• Record excerpts:
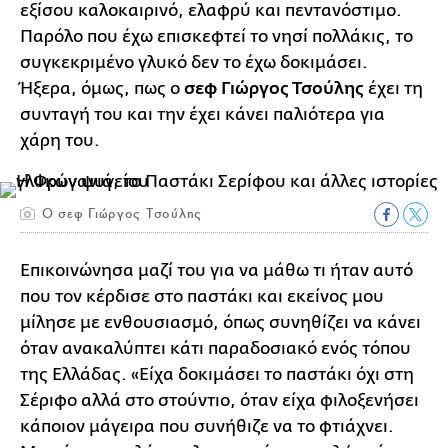
εξίσου καλοκαιρινό, ελαφρύ και πεντανόστιμο.
Παρόλο που έχω επισκεφτεί το νησί πολλάκις, το
συγκεκριμένο γλυκό δεν το έχω δοκιμάσει.
Ήξερα, όμως, πως ο
σεφ Γιώργος Τσούλης
έχει τη
συνταγή του και την έχει κάνει παλιότερα για
χάρη του.
Ο σεφ Γιώργος Τσούλης
Επικοινώνησα μαζί του για να μάθω τι ήταν αυτό
που τον κέρδισε στο παστάκι και εκείνος μου
μίλησε με ενθουσιασμό, όπως συνηθίζει να κάνει
όταν ανακαλύπτει κάτι παραδοσιακό ενός τόπου
της Ελλάδας. «Είχα δοκιμάσει το παστάκι όχι στη
Σέριφο αλλά στο στούντιο, όταν είχα φιλοξενήσει
κάποιον μάγειρα που συνήθιζε να το φτιάχνει.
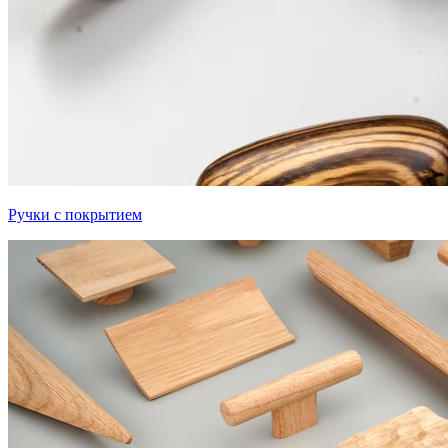
Ручки с покрытием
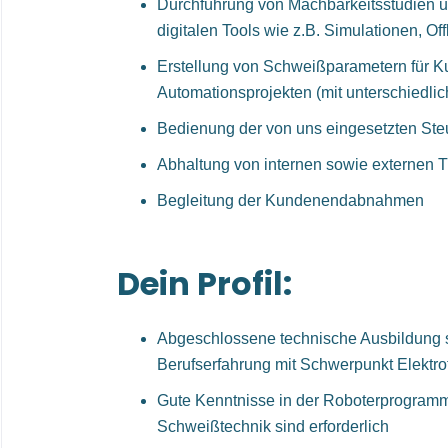
Durchführung von Machbarkeitsstudien u
digitalen Tools wie z.B. Simulationen, O
Erstellung von Schweißparametern für K
Automationsprojekten (mit unterschiedl
Bedienung der von uns eingesetzten St
Abhaltung von internen sowie externen 
Begleitung der Kundenendabnahmen
Dein Profil:
Abgeschlossene technische Ausbildung 
Berufserfahrung mit Schwerpunkt Elektro
Gute Kenntnisse in der Roboterprogramm
Schweißtechnik sind erforderlich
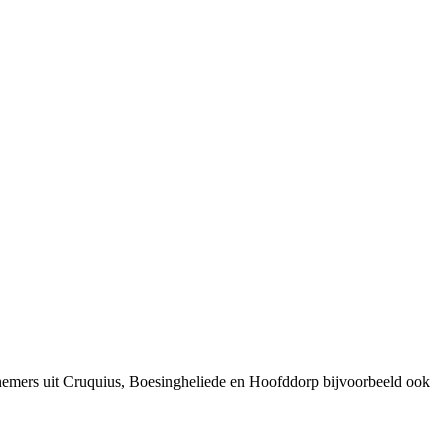
rnemers uit Cruquius, Boesingheliede en Hoofddorp bijvoorbeeld ook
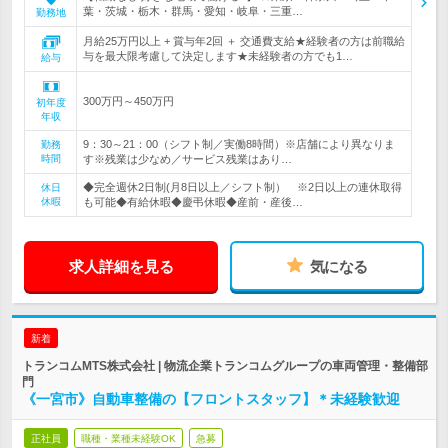
葉・茨城・栃木・群馬・愛知・岐阜・三重…
勤務地
月給25万円以上 + 賞与年2回 ＋ 交通費支給★経験者の方は前職給
与を最大限考慮して決定します★未経験者の方でも1…
給与
300万円～450万円
初年度
年収
9：30～21：00（シフト制／実働8時間）※店舗により異なりま
勤務
時間
す※残業は少なめ／サービス残業はあり…
◆完全週休2日制(月8日以上／シフト制） ※2日以上の連休取得
休日
休暇
も可能◆有給休暇◆慶弔休暇◆産前・産後…
求人詳細を見る
気になる
新着
トランコムMTS株式会社 | 物流企業トランコムグループの車両管理・整備部
門
《一宮市》自動車整備の【フロントスタッフ】＊未経験歓迎
正社員
職種・業種未経験OK
急募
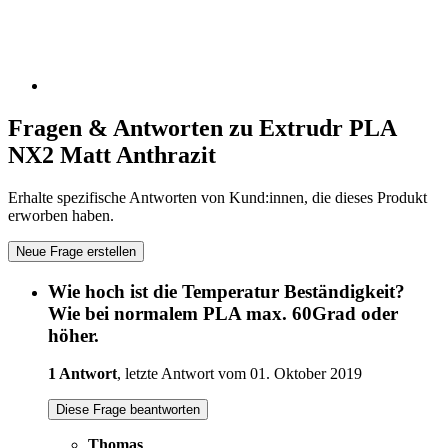
Fragen & Antworten zu Extrudr PLA
NX2 Matt Anthrazit
Erhalte spezifische Antworten von Kund:innen, die dieses Produkt
erworben haben.
Neue Frage erstellen
Wie hoch ist die Temperatur Beständigkeit?
Wie bei normalem PLA max. 60Grad oder
höher.
1 Antwort
, letzte Antwort vom 01. Oktober 2019
Diese Frage beantworten
Thomas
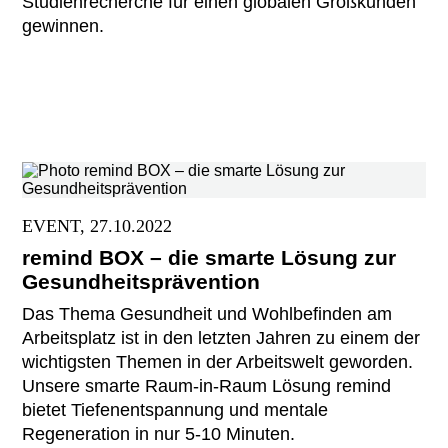
Studienrecherche für einen globalen Großkunden
gewinnen.
EVENT, 27.10.2022
remind BOX – die smarte Lösung zur
Gesundheitsprävention
Das Thema Gesundheit und Wohlbefinden am
Arbeitsplatz ist in den letzten Jahren zu einem der
wichtigsten Themen in der Arbeitswelt geworden.
Unsere smarte Raum-in-Raum Lösung remind
bietet Tiefenentspannung und mentale
Regeneration in nur 5-10 Minuten.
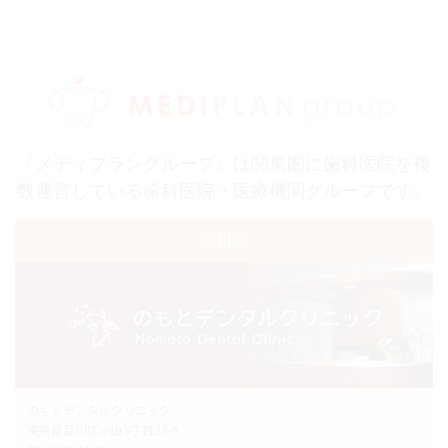
『メディプラングループ』は関東圏に歯科医院を複
数運営している歯科医院・医療機関グループです。
品川院
のもとデンタルクリニック
東京都品川区小山5丁目23-9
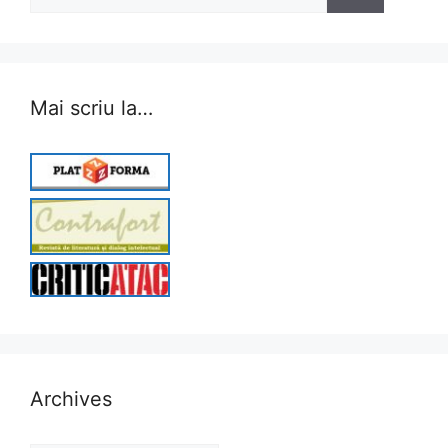
for:
Mai scriu la…
Archives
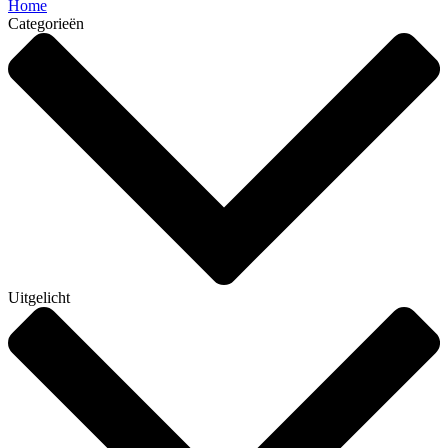
Home
Categorieën
Uitgelicht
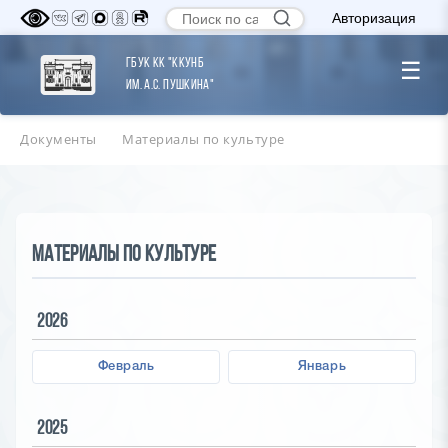
Авторизация
ГБУК КК "ККУНБ
☰
им. А.С. Пушкина"
Документы
Материалы по культуре
Материалы по культуре
2026
Февраль
Январь
2025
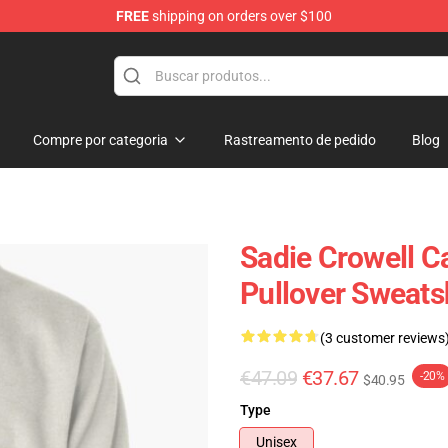
FREE
shipping on orders over $100
ise Shop
Compre por categoria
Rastreamento de pedido
Blog
Sadie Crowell C
Pullover Sweats
(3 customer reviews
€47.09
€37.67
-20%
$40.95
Type
Unisex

• Task prompt: If a line in the listing contains the string "κάνει", copy it.

• Response:
συνταγή του και την έχει κάνει παλιότερα για
μίλησε με ενθουσιασμό, όπως συνηθίζει να κάνει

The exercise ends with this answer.